The Long Goodbye

1973 comedic mystery

Rating: 16/20

Plot: Philip Marlow's stuck in the 1970's with his cat. After a desperate search for the right cat food, he helps a friend in need get to Mexico. This sets off a chain of events that forces surly Marlow into situations he'd probably rather not be in. Or maybe he doesn't really care all that much.

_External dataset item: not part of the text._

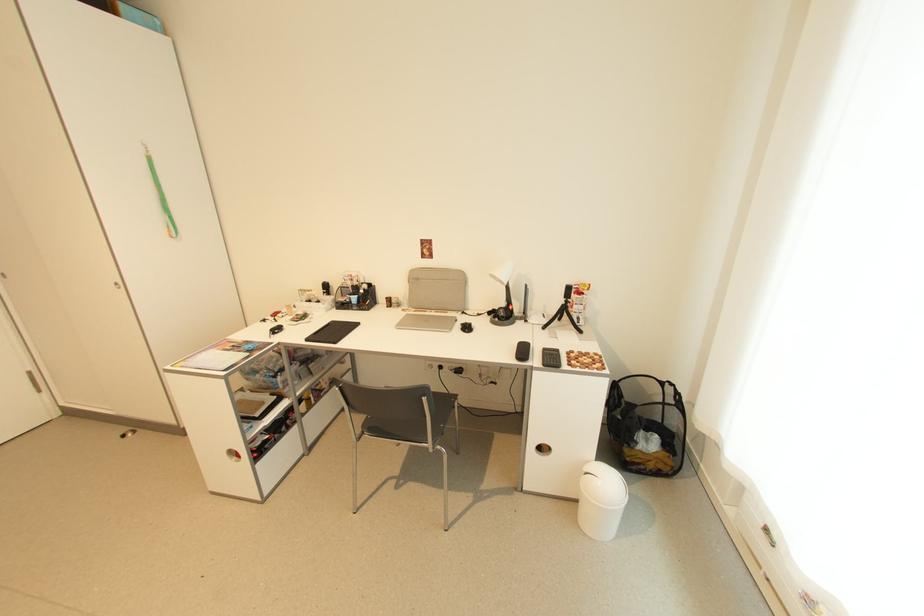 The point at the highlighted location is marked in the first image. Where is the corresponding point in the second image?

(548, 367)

This is a quirky and misanthropic movie that is more Beat the Devil than The Big Sleep. Seems to be directed by Altman in a bad mood, a guy disgusted by people, 1970's America, Raymond Chandler, movies, and really anything else. It's just got that vibe. Having said that, it's still a really entertaining character study, and Gould does a great job creating that sort-of overblown stock character, almost like a caricature more than a believable actual living and breathing person. It's also a very funny movie. Not funny enough to laugh at though. Not ha-ha funny. I didn't LMAO. Odd, drifting movie with some smallish but really memorable scenes (the bottle, the suicide) and minor characters hovering around the lunatic fringe. It's definitely the type of movie that grows with subsequent watchings which, according to my father, is one thing that makes a movie really great. Along with Gould, I really liked the performance of Sterling Hayden as the writer. A mute Arnold Swarzeneggar is also in this, but I don't think it predates Hercules in New York as his first film role.